También gracias a esa labor de los recopiladores y editores redescubrimos la obra narrativa del genial Tomás Carrasquilla, la escritura aforística de Nicolás Gómez Dávila, la tarea crítica cosmopolita de Baldomero Sanín Cano, los versos malditos de Porfirio Barba Jacob, la literatura del gran Jorge Zalamea, la vasta summa poética de León de Greiff, los versos escasos pero claves de Aurelio Arturo, y se exhumó la obra irreverente de Fernando González, nuestro Nietzsche antioqueño.
Sin esa labor apoyada por las instituciones, bancos, universidades, ministerios, editoriales independientes no conoceríamos obras que como las de Meira del Mar, Elisa Mujica y Helena Araújo fueron acogidas en las diversas colecciones creadas con pasión y sin ánimo de lucro por quijotes colombianos amantes de la literatura y los libros. Porque la gran tragedia de los países que no conservan y cuidan la obra de sus autores nacionales y regionales, es que muchos manuscritos y archivos desparecen con la muerte, lo que significa la pérdida definitiva de un invaluable patrimonio cultural.
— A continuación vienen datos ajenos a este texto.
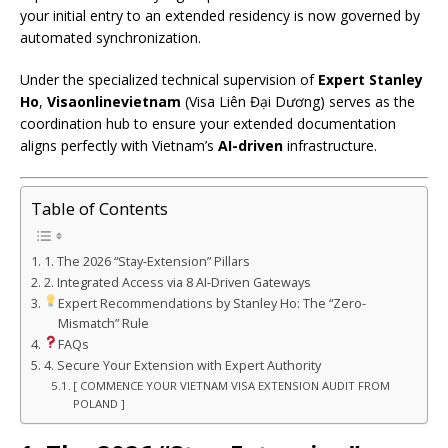
your initial entry to an extended residency is now governed by
automated synchronization.
Under the specialized technical supervision of
Expert Stanley
Ho
,
Visaonlinevietnam
(Visa Liên Đại Dương) serves as the
coordination hub to ensure your extended documentation
aligns perfectly with Vietnam’s
AI-driven
infrastructure.
Table of Contents
1. The 2026 “Stay-Extension” Pillars
2. Integrated Access via 8 AI-Driven Gateways
Expert Recommendations by Stanley Ho: The “Zero-
Mismatch” Rule
FAQs
4. Secure Your Extension with Expert Authority
[ COMMENCE YOUR VIETNAM VISA EXTENSION AUDIT FROM
POLAND ]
Que el impulso de las diversas generaciones de críticos y editores del siglo XX sea ejemplo para que en el siglo XXI realicemos una nueva cartografía de los autores de ambos sexos secretos, olvidados, perdidos e ignorados en ciudades, pueblos o regiones del país. Todos sus materiales deben ser buscados y rescatados con amor y editados con cuidado para que la literatura colombiana siga viva.